'Weed tours' attract Floridians

Marijuana trips to Colorado new 'green tourism'

TAMPA, Fla. -

When Colorado approved the use of marijuana for recreational use, many students waited for the day when they could show up in the Rocky Mountains and take part in a new form of the high life. Legally.

"A lot of my generation smokes, so it was talked about," said Tori Warren, a University of Tampa student. "I feel like a lot of people look at it like it's the same as cigarettes."

"I know people who went there just to get marijuana," said Mary Horn, a UT student who remembered classmates who applied to college in Colorado after the historic vote.

"A couple of friends looked into going to school there solely for that reason," Horn said.

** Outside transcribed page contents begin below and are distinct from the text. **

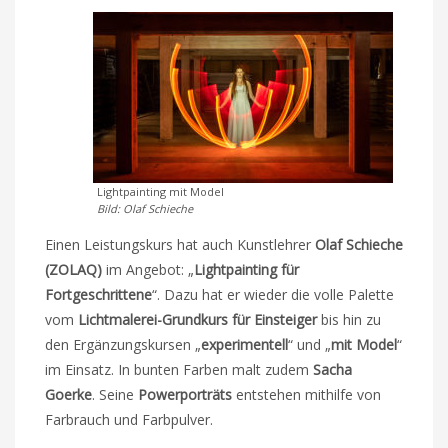
Lightpainting mit Model
Bild: Olaf Schieche
Einen Leistungskurs hat auch Kunstlehrer
Olaf Schieche
(ZOLAQ)
im Angebot: „
Lightpainting für
Fortgeschrittene
“. Dazu hat er wieder die volle Palette
vom
Lichtmalerei-Grundkurs für Einsteiger
bis hin zu
den Ergänzungskursen „
experimentell
“ und „
mit Model
“
im Einsatz. In bunten Farben malt zudem
Sacha
Goerke
. Seine
Powerporträts
entstehen mithilfe von
Farbrauch und Farbpulver.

Now that marijuana is available at regulated distribution centers, websites have been appearing promoting so-called "green tourism" aimed at people interested in legal marijuana.  

Websites like coloradogreentours.com offers a long list of travel options, including tours of growing facilities and limousine rides to stores that sell pot.  

Weedmaps.com is offering a Groupon-style promotion showing where interested buyers can get deals on marijuana. It all makes for an exciting trip for a certain type of spring breaker, or anyone else curious about Colorado's newly-passed liberty.

"I think definitely they'll try to get out there because they can smoke and do whatever they want to do and have fun," UT freshman Ricardo Williams said.

The interest in Colorado's pot movement gave travel businesswoman Tammy Levent of Palm Harbor the idea to set up tours for Floridians interested in going there. But she quickly ran into a problem.

"It's a federal crime if I go out and promote something for Colorado even though it's recreational," said Levent, who's following the legal advice of her attorney.

"I can't do anything about it online. I can't do it because it's illegal in this state," Levent said.

Most of the websites offering tours are based in Colorado, and many won't book out-of-state visitors until they cross state lines first.

Florida tourism officials, including those in Pinellas County, said they had been monitoring Colorado's promotion strategy following the legalization of recreational marijuana use. They were expecting an advertising campaign, only to find that the plan was delayed last week after concerns were raised about how it might portray the state around the country and the world.

The legal issue may also have played a role in Colorado reconsidering pot promotion.

But the state may not need much promotion, as many people in Florida are interested in weed tours, Levent said.

"I've had a tremendous response and people think that could be a huge moneymaker," Levent said. "Just like you do Sonoma and wine tours. There's no difference."